Doch das Paradies ist brüchig: Proben werden unterbrochen – wegen Stromausfall, wegen Zusammenbrüchen vor Hunger und Todesfällen wie dem jener Schauspielerin, die an Skorbut stirbt. „Wie soll man tanzen, wenn das Leben so ist?“, fragt ein Schauspieler verzweifelt.
Die Premiere
Übrigens spielen alle in dem Stück unter ihren richtigen Namen. Das heißt, der Regisseur wird mit „Nikolai Alexejewitsch“ angesprochen. Die Konzertmeisterin mit „Jelena Alexandrowna“. Alle, denn hier sind nicht nur die Künstler, sondern auch diejenigen, die hinter den Kulissen arbeiten – Schneiderinnen, Hausmeister, Kostümbildnerinnen, Maskenbildnerinnen und Requisiteure. Es gibt immer noch keinen Vorhang. Deshalb ist alles sichtbar. Das Theater entsteht vor unseren Augen. Wir alle – Künstler und Zuschauer – erleben die Ereignisse von 1943 in einem der Gulag-Lager gleichsam neu.

Während im ersten Akt des Theaterstücks eine Probe stattfindet, wird im zweiten Akt die Premiere aufgeführt. Die Schauspieler tauschen ihre Filzstiefel und Steppjacken gegen Schuhe und elegante Kleidung. Anstelle von Aluminiumbechern aus dem Lager werden Kristallgläser verwendet.
Aber bis zur Premiere ist es noch ein langer Weg. Und dabei geht es nicht nur um die 3,5 km vom Lager zum Club. Selbst im Club kann es noch weit bis zur Premiere sein. In der Pause nach dem zweiten Akt der Operette wird der Darsteller von Boni, einem aristokratischen Witzbold, der in Stasi verliebt ist, verhaftet: Er sagt laut das, woran man noch nicht einmal denken darf. Der Schauspielerin, die die schöne Sylva spielt, gelingt es, die Vorgesetzten zu überreden, ihren Kollegen freizulassen. Entgegen aller Widrigkeiten spielt das Ensemble die fröhliche und glanzvolle Operette bis zu Ende.
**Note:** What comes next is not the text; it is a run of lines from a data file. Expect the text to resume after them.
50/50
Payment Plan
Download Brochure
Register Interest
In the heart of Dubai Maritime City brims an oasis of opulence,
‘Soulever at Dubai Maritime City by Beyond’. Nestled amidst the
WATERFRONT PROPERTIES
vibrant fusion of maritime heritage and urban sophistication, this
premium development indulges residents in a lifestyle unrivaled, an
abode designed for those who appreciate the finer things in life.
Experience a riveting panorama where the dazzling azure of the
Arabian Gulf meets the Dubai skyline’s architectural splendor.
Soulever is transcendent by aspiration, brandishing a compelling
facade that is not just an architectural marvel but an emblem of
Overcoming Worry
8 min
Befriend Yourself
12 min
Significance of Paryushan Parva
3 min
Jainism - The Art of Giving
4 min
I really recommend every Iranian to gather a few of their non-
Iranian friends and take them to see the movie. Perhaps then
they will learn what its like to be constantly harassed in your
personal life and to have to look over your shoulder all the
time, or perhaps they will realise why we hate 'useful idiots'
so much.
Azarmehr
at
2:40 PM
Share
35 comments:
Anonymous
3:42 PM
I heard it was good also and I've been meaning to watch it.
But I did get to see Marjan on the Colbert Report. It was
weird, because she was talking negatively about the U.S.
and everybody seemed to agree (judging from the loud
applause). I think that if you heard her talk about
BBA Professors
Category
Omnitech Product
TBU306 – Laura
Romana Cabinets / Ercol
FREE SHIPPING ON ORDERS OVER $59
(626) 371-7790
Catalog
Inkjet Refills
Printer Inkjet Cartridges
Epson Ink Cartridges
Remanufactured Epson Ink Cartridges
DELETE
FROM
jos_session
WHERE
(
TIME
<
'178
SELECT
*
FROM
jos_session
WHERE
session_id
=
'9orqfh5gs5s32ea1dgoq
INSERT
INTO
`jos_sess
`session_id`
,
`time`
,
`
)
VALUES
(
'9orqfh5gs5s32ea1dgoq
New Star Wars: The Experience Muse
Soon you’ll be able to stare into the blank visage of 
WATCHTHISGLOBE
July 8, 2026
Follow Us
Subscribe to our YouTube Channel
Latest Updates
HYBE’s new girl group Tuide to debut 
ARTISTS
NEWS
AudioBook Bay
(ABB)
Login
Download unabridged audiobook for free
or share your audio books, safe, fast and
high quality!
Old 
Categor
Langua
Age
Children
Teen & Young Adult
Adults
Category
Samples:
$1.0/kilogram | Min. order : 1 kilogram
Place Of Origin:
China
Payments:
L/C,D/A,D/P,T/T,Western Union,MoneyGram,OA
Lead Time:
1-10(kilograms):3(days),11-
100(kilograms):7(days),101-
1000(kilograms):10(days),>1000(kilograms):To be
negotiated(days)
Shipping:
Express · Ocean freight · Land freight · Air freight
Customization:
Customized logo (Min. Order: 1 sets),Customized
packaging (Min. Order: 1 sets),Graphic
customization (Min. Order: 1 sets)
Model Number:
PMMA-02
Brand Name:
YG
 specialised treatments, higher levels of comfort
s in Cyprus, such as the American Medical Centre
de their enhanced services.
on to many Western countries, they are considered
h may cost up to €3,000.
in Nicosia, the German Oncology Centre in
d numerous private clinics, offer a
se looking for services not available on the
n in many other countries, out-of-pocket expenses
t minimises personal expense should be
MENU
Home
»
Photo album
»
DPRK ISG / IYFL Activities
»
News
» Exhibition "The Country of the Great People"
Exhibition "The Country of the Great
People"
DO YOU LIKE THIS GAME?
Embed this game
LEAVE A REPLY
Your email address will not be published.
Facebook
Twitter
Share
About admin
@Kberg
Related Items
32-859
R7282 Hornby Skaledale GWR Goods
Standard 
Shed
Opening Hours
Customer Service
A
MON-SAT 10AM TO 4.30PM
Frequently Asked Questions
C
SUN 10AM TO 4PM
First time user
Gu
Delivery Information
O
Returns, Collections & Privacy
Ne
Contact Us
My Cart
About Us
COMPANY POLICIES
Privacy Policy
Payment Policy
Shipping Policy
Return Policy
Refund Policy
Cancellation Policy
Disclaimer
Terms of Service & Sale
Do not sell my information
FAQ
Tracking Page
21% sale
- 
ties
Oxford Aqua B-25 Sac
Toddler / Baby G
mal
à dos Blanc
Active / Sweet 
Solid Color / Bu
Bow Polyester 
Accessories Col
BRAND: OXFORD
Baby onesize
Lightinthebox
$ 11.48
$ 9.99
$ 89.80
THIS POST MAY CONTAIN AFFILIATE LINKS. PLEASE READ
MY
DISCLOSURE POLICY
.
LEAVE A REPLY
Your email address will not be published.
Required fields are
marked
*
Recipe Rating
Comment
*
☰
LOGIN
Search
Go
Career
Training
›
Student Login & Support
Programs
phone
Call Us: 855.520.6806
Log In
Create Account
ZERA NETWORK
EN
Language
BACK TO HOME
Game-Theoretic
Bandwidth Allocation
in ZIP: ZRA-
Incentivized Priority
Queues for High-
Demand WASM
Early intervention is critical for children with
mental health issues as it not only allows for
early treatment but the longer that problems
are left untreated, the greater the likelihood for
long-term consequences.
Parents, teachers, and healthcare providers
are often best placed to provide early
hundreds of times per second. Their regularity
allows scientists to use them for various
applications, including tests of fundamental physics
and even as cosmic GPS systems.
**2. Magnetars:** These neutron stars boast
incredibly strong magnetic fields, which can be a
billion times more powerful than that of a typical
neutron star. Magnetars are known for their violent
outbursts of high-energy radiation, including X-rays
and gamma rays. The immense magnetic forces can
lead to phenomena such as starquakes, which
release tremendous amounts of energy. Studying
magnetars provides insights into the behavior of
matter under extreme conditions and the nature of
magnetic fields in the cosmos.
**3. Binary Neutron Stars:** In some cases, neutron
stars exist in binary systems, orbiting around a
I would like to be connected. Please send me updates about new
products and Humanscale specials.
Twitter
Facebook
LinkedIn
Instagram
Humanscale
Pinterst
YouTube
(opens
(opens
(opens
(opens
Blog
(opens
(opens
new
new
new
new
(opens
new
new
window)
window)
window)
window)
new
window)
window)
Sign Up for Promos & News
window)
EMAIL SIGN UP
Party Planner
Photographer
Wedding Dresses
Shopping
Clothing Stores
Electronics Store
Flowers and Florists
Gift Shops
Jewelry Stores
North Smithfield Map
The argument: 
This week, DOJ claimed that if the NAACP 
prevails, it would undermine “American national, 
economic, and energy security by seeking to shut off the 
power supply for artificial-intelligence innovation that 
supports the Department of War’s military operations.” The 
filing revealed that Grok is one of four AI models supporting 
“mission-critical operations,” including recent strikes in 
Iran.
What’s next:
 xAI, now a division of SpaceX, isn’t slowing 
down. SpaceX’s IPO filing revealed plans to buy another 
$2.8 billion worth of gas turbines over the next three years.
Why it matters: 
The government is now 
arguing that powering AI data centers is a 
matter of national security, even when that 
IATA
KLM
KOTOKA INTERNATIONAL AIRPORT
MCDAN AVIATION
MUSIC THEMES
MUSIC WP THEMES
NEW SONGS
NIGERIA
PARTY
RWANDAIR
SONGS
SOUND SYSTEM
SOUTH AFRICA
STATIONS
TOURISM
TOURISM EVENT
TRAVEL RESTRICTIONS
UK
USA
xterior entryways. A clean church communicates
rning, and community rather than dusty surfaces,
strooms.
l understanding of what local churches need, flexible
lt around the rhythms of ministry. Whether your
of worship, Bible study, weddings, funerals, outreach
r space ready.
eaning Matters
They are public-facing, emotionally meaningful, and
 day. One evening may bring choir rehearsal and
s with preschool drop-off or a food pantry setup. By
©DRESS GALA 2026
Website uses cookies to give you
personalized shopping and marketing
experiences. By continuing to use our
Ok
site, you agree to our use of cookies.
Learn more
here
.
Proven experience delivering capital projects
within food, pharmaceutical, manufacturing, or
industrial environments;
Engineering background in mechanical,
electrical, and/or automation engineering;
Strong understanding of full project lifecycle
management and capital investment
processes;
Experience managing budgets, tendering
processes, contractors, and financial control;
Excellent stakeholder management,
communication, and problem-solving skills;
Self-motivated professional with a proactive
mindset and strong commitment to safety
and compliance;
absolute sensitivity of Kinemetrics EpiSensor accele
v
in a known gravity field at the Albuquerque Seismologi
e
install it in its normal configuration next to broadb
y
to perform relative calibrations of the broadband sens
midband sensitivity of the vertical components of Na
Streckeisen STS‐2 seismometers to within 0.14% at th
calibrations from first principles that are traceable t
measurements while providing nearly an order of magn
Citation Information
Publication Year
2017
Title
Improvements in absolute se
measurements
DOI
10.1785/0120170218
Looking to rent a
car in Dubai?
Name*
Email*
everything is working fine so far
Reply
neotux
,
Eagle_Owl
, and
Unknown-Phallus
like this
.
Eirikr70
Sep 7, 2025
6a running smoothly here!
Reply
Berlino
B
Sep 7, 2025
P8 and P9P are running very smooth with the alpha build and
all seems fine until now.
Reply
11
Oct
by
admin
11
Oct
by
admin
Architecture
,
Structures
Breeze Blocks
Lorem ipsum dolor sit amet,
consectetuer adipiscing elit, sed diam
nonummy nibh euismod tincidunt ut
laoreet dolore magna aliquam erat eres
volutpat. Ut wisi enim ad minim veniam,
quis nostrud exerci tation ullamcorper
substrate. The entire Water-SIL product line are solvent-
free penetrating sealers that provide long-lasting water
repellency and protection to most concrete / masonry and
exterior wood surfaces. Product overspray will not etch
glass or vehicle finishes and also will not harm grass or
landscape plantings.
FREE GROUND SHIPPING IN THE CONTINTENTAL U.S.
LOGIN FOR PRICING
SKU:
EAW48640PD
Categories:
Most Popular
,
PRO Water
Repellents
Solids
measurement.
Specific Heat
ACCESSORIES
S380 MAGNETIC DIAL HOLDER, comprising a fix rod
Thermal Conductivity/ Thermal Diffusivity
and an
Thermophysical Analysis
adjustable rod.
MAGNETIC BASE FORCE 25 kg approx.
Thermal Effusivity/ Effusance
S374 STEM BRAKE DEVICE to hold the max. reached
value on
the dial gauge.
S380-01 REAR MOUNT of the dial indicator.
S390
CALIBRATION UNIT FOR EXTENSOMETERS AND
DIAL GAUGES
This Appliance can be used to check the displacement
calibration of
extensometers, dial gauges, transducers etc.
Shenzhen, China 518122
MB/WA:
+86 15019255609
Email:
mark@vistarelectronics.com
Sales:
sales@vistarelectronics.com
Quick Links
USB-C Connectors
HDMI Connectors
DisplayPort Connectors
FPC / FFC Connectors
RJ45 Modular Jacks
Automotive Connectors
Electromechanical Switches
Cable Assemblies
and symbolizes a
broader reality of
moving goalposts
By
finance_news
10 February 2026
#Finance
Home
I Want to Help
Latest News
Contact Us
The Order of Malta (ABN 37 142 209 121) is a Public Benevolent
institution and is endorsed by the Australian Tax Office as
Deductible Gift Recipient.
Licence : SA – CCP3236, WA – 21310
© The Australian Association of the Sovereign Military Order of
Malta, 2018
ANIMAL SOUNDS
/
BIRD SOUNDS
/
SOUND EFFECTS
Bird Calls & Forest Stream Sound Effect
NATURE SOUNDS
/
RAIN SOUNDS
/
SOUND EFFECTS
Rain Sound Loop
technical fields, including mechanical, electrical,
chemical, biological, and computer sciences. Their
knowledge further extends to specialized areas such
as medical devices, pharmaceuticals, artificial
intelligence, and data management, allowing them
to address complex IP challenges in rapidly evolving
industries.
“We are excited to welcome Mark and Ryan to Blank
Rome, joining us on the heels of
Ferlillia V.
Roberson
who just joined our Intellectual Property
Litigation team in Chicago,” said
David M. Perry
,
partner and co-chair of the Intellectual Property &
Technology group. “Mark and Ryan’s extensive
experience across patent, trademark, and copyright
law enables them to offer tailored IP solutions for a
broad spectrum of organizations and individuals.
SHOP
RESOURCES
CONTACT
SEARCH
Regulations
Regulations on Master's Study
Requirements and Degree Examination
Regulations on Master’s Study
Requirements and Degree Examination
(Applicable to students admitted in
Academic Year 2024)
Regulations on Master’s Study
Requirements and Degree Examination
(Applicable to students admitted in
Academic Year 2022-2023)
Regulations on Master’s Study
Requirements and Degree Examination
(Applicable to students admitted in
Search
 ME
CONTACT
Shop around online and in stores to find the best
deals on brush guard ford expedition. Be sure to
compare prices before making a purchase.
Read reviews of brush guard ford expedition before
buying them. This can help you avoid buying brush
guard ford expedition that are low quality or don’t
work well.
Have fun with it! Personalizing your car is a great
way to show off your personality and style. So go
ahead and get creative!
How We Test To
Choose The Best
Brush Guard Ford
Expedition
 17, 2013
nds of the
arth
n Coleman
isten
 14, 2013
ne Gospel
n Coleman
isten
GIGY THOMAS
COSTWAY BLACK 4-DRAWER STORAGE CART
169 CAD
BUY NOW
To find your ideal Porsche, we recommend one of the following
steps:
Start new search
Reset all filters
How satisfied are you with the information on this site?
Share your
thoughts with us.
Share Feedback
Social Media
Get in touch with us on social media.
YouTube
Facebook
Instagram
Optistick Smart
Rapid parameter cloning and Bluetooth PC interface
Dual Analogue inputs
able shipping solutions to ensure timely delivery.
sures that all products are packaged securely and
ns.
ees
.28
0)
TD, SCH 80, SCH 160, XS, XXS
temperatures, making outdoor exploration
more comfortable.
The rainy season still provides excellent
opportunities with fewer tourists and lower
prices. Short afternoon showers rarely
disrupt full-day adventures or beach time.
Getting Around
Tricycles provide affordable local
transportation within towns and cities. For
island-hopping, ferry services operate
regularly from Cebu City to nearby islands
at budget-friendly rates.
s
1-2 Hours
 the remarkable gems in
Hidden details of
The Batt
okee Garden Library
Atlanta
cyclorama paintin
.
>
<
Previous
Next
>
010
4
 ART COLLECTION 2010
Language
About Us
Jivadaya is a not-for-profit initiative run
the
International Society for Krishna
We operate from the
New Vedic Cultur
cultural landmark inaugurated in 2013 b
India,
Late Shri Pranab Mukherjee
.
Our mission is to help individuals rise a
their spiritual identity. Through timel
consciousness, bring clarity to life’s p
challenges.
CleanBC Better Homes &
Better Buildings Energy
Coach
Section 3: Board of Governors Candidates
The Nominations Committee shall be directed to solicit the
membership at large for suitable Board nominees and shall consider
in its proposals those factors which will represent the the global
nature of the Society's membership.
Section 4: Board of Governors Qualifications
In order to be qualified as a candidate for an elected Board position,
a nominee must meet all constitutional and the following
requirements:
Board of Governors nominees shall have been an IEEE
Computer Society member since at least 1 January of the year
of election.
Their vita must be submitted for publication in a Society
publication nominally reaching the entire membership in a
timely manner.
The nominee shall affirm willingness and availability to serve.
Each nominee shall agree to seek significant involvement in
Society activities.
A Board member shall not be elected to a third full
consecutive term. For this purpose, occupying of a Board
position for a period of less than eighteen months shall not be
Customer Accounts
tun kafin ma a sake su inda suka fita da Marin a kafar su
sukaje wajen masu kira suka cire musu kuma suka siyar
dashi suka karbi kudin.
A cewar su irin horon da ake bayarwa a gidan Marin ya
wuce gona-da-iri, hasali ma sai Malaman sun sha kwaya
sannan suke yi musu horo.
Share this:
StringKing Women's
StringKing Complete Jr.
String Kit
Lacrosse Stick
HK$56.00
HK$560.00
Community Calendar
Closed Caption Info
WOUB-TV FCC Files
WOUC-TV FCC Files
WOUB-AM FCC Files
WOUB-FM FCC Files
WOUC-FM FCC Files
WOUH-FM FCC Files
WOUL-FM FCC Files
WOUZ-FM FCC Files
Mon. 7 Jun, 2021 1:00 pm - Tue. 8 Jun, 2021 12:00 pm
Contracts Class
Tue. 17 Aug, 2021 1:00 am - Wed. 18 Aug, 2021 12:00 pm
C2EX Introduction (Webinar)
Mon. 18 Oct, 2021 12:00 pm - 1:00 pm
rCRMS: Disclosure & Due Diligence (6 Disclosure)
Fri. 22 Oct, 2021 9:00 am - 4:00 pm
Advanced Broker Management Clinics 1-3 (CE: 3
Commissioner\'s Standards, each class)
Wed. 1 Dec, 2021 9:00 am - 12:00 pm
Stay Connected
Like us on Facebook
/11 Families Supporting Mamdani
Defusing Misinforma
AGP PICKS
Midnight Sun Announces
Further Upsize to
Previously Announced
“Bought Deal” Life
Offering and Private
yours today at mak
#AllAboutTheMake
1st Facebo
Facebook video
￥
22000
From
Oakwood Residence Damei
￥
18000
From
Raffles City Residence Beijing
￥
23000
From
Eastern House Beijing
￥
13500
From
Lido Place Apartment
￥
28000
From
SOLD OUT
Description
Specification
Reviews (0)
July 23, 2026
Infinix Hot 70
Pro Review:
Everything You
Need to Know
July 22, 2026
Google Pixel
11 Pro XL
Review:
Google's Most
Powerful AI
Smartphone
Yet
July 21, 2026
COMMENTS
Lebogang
80 Jahre nach der Premiere
Das Stück „Sylva. Bis zur Premiere“ wurde zum 80-jährigen Jubiläum des Schauspielhauses von Workuta inszeniert, das seit 2019 den Namen von Boris Mordwinow trägt. Die Darbietung der Schauspieler wird durch Ausschnitte aus dem sowjetischen Film „Sylva“ (1944) und historische Fotos aus den ersten Jahren des Theaters ergänzt. Im Finale werden die Fotos und Namen von Schauspielern aufgeführt, die eine wichtige Rolle in seiner 80-jährigen Geschichte gespielt haben.
Die Idee stammt von der Theaterdirektorin Jelena Pekar. Das Stück wurde von dem Dramatiker Sergej Korobkow geschrieben und von Regisseur Waleri Markin (beide aus Moskau) inszeniert. In diesem Jahr wurde das Stück in den „Goldenen Fonds der Theaterinszenierungen Russlands” aufgenommen und mit der „Goldenen Maske” in der Kategorie „Beste Arbeit eines Dramatikers” ausgezeichnet.